Entró sin más, sin esperar o esperando poco o esperando demasiado. Todo depende desde donde se lo vea. Yo seguí sentada en el inodoro. En la misma posición. Sin mover un músculo. De frente al espejo. Un espejo que insistía en mostrar una cara demasiado actual, ríspida, avejentada, nerviosa. Eso sí, desde donde se la mirara.
“No recuerdo mi cara”, le dije. No recuerdo cómo era mi cara.
“La estuve examinando cuidadosamente, por acá, por allá y no, no la recuerdo. Cómo eran mis ojos, mis pestañas, mi boca, mis dientes, mi nariz. Estoy segura de que yo no era así. Que yo era otra, que tenía otra mirada, otra forma en las cejas, otras orejas, otra presión en los labios”.
“Antes, ¿cuándo?”, pregunta como si importara.
“Antes”, respondo. 
“Antes, hace veinte años, treinta años, cuarenta años: antes”.
“Claro mamá, claro que tenías otra cara”. Me dice así, dando una palmadita en los hombros y queriendo encontrar los ojos. Mis ojos. Estos que son ahora pero que no eran antes de la misma forma.
“Pero no la recuerdo”, insisto. 
“Me toco, me estiro la piel frente al espejo, aprieto los labios, abro los ojos lo más que puedo y no me acuerdo. No me encuentro. ¿De quién es esta cara? No puede ser mía”.
“La tuya mamá”, asegura. La mía. Mi cara.
“Voy a traer fotos”, dice. Y yo oigo su voz apresurada, intranquila, como cuando se le perdía uno de sus playmobiles y revolvía todo el cuarto buscándolo. Chiquito. Chiquito tembloroso de mamá.
Anda, anda a buscar el playmobil, ya va aparecer Pablito, quiero decirle. Pero las palabras ya no salen por esta boca que no es mía.
“Acá mirá, esta sos vos.
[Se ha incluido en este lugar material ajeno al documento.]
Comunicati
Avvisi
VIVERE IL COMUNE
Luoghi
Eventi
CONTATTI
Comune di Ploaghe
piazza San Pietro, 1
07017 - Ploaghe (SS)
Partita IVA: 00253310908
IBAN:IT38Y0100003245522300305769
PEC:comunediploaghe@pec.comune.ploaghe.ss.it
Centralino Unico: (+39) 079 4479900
Vos a los seis, a los quince, acá estás con papá, acá cuando me recibí...” y va pasando foto tras foto. Recuerdos en los que apenas me reconozco. Y si soy yo, quién es esta.
No quiero ver esas fotos, esas fotos que no me dicen nada de mí. Quiero que las deje en paz y vaya a buscar su playmobil. Sólo, sólo quiero verme a mí. Es injusto. Era yo después de todo. Era una parte mía. Me pertenecía. Es como si alguien se llevara algo muy tuyo fuera de vos y ya, ya no lo tuviera más, ¿entendés? Algo muy tuyo y que no lo tuvieras más. Para qué quiero una foto. Me quiero a mí. Me quiero ver a mí ahora pero no a la de ahora. A todas mis “mis”.
Anda, anda buscar tu playmobil Pablito, buscalo por favor. No quiero fotos. Nada de fotos. Sólo trae el playmobil.
Pero las palabras se resisten dentro del paladar. Como clavadas entre la campanilla y la lengua, que ya no se estira. Que no se desenrolla. Que no responde.